Why the Market Is Not Flashing Bubble Signals
Goldman Sachs’ assessment is notable because it suggests investors should separate a fast rebound from a speculative blowoff. Bubble territory usually involves not just rising prices, but also overwhelming issuance, frothy pricing across weak business models and a willingness to fund almost any concept with a compelling story. The current environment, while active, does not appear to meet that bar.
Deal volume is still substantially lower than the peaks seen in previous euphoric cycles, and that missing volume is an important constraint. A true bubble typically requires both strong demand and a flood of supply. Here, the market has the first ingredient, but not enough of the second to resemble past excesses.
What Investors Should Watch Next
For investors, the key question is whether this IPO rebound can broaden beyond a handful of high-profile sectors. If AI enthusiasm continues and rates or market volatility remain manageable, the pipeline could strengthen further. But if sentiment cools, many companies may again postpone listings in favor of private funding or a later entry point.
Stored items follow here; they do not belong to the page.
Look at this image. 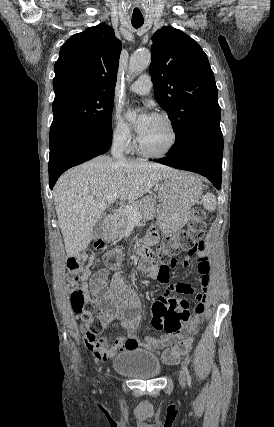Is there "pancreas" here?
I'll return each instance as SVG.
<instances>
[{
	"mask_svg": "<svg viewBox=\"0 0 274 427\" xmlns=\"http://www.w3.org/2000/svg\"><path fill=\"white\" fill-rule=\"evenodd\" d=\"M131 206L139 212L142 221L154 219L157 214V210L155 208L156 198H152V196H146V198H141V200H137V202H132ZM128 221V215H126L124 210L117 212V214L110 219L109 225H105V239H117L118 235L124 233L126 227H128Z\"/></svg>",
	"mask_w": 274,
	"mask_h": 427,
	"instance_id": "1",
	"label": "pancreas"
}]
</instances>
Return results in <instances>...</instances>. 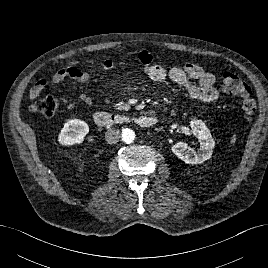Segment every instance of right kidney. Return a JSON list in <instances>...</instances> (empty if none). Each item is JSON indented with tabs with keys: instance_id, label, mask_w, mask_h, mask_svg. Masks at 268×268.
<instances>
[{
	"instance_id": "right-kidney-1",
	"label": "right kidney",
	"mask_w": 268,
	"mask_h": 268,
	"mask_svg": "<svg viewBox=\"0 0 268 268\" xmlns=\"http://www.w3.org/2000/svg\"><path fill=\"white\" fill-rule=\"evenodd\" d=\"M88 132L89 126L86 122L80 119H71L62 128L58 136V141L65 146L81 144Z\"/></svg>"
}]
</instances>
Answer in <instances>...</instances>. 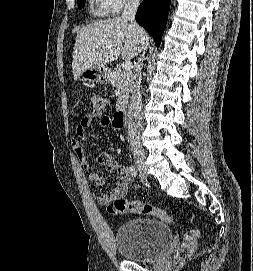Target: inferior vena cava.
I'll use <instances>...</instances> for the list:
<instances>
[{
    "label": "inferior vena cava",
    "mask_w": 253,
    "mask_h": 271,
    "mask_svg": "<svg viewBox=\"0 0 253 271\" xmlns=\"http://www.w3.org/2000/svg\"><path fill=\"white\" fill-rule=\"evenodd\" d=\"M139 4L140 0H127L121 18L124 21H130L137 28L138 33L142 35L141 30L135 22V14ZM143 54L138 58L136 63L135 81L131 90L132 95L128 106V136L131 151L133 153L142 152L140 140L142 97L140 87L142 80Z\"/></svg>",
    "instance_id": "obj_1"
}]
</instances>
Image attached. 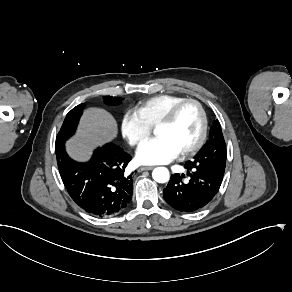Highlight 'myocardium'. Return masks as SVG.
<instances>
[{"label":"myocardium","instance_id":"myocardium-1","mask_svg":"<svg viewBox=\"0 0 292 292\" xmlns=\"http://www.w3.org/2000/svg\"><path fill=\"white\" fill-rule=\"evenodd\" d=\"M187 104H192L194 105L200 115V130H199V134L198 137L196 139V141L190 145L189 147L183 149L181 151L182 155H188L190 153H193L195 151H197L198 149L201 148V146L204 143L205 137H206V132H207V118H206V114L205 111L201 105V103H199L197 100L195 99H191V98H185L182 99L174 104H172L156 121L154 127L159 126V125H164V124H168L171 121L174 120L177 112L179 111V109L181 107H183L184 105Z\"/></svg>","mask_w":292,"mask_h":292}]
</instances>
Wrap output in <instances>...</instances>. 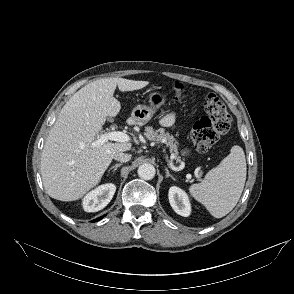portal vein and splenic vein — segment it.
Returning a JSON list of instances; mask_svg holds the SVG:
<instances>
[{
    "mask_svg": "<svg viewBox=\"0 0 294 294\" xmlns=\"http://www.w3.org/2000/svg\"><path fill=\"white\" fill-rule=\"evenodd\" d=\"M128 142L130 137L120 131L100 132L97 140L93 143L94 146H100L107 141Z\"/></svg>",
    "mask_w": 294,
    "mask_h": 294,
    "instance_id": "obj_1",
    "label": "portal vein and splenic vein"
}]
</instances>
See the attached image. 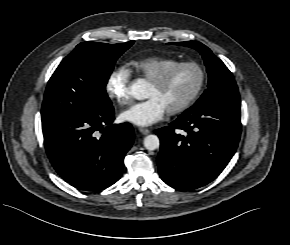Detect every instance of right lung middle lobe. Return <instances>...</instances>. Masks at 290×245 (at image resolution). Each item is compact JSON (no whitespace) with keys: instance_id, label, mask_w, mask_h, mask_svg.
Returning <instances> with one entry per match:
<instances>
[{"instance_id":"right-lung-middle-lobe-1","label":"right lung middle lobe","mask_w":290,"mask_h":245,"mask_svg":"<svg viewBox=\"0 0 290 245\" xmlns=\"http://www.w3.org/2000/svg\"><path fill=\"white\" fill-rule=\"evenodd\" d=\"M134 41L120 44L83 42L59 64L43 100L42 117L102 111L112 107L105 87L116 60Z\"/></svg>"}]
</instances>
Crypto firms may be especially sensitive to that shift. Their public-market plans are often tied to asset prices, risk appetite and the broader narrative around digital finance. Until those factors become more stable, the sector may continue to produce delays rather than landmark debuts.
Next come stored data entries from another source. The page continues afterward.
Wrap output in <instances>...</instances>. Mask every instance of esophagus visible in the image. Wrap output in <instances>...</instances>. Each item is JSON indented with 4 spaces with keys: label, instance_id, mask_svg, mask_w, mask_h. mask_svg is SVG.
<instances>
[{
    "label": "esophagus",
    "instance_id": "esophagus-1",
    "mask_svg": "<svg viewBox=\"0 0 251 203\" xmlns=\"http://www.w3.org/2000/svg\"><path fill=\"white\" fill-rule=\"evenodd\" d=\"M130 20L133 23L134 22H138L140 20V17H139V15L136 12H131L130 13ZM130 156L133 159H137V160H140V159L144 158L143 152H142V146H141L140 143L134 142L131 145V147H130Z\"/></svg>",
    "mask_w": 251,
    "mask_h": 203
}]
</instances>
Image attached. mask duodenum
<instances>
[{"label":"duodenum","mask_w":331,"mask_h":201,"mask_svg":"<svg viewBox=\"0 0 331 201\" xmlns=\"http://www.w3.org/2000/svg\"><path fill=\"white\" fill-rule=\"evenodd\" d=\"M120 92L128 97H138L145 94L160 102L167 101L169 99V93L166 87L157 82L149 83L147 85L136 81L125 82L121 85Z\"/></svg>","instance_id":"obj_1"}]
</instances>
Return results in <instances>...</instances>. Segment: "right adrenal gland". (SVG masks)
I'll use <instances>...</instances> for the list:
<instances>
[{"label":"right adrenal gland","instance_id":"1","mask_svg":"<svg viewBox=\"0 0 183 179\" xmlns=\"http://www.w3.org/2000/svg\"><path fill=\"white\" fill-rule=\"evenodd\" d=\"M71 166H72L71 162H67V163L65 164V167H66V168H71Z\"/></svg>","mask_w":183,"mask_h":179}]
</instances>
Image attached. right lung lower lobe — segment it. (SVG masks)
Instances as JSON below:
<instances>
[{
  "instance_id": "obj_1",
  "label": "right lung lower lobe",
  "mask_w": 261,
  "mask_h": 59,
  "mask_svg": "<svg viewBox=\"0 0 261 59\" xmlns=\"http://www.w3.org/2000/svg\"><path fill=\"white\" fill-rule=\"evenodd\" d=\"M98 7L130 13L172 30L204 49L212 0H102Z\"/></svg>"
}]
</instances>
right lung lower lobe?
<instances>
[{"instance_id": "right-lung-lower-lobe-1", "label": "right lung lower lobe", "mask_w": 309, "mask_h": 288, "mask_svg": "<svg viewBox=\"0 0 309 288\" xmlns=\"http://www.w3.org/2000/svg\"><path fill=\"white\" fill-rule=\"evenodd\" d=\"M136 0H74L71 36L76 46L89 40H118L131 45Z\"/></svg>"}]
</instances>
For now, Goldman Sachs’ message is straightforward: U.S. IPOs are back in motion, but the market still looks more like a recovery phase than a speculative bubble. That distinction could matter for pricing, investor selectivity and the timing of the next wave of listings.
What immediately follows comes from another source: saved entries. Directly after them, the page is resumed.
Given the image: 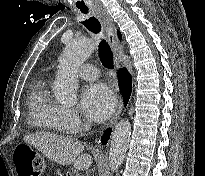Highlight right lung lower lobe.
<instances>
[{
	"mask_svg": "<svg viewBox=\"0 0 205 176\" xmlns=\"http://www.w3.org/2000/svg\"><path fill=\"white\" fill-rule=\"evenodd\" d=\"M119 83H120L121 92L125 97L126 101H128L132 90V80L130 74L125 71H120ZM110 133H111V129H108L107 131L104 132V135L101 138L102 144L105 145L107 143V140L110 137Z\"/></svg>",
	"mask_w": 205,
	"mask_h": 176,
	"instance_id": "98d812e1",
	"label": "right lung lower lobe"
}]
</instances>
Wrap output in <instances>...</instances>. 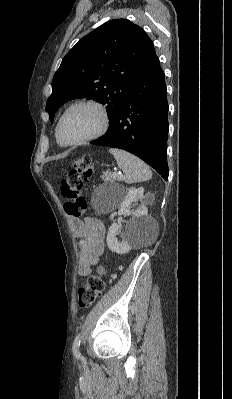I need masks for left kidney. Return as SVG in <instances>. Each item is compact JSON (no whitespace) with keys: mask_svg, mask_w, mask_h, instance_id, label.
I'll list each match as a JSON object with an SVG mask.
<instances>
[{"mask_svg":"<svg viewBox=\"0 0 232 399\" xmlns=\"http://www.w3.org/2000/svg\"><path fill=\"white\" fill-rule=\"evenodd\" d=\"M144 188H129L125 200L122 201L118 215L123 213H131L132 219L126 225L125 233L122 241H118L116 235L120 225L114 221L111 223L107 233V243L111 251L116 253H127L129 249H132L135 243H142L147 233H150L152 229V221L148 217V209L144 201ZM132 201H141L137 209H130Z\"/></svg>","mask_w":232,"mask_h":399,"instance_id":"left-kidney-1","label":"left kidney"}]
</instances>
Frequently Asked Questions (FAQs)
Is the U.S. IPO market in a bubble?
Goldman Sachs does not think so. The bank said issuance has rebounded strongly, but deal volume and speculative behavior remain below the levels usually associated with a bubble.
How much has IPO activity increased?
Goldman Sachs said U.S. IPO activity has doubled year over year, with issuance by dollar value already matching 2021’s pace.
Why is 2021 an important comparison?
2021 was one of the strongest years for new listings in recent history. Matching that pace suggests a powerful recovery, even if the market is still far from the extremes of earlier booms.
What is supporting IPO demand right now?
Artificial intelligence enthusiasm and improved risk appetite have helped lift valuations and encourage more companies to pursue public offerings.
Why are crypto companies delaying IPOs?
Volatile crypto markets and softer investor demand have made it harder for digital asset firms to time public listings successfully.
Which crypto firms have paused IPO plans?
The source cites Payward, Ledger and Grayscale as companies that have paused IPO plans this year.
What keeps this rally from looking like the dot-com era?
The main difference is scale. Goldman Sachs said current IPO volumes are still well below the explosive deal flow seen during the dot-com bubble.
What should investors focus on next?
Investors should watch whether IPO demand broadens beyond AI-linked names and whether market volatility stays low enough to support new listings.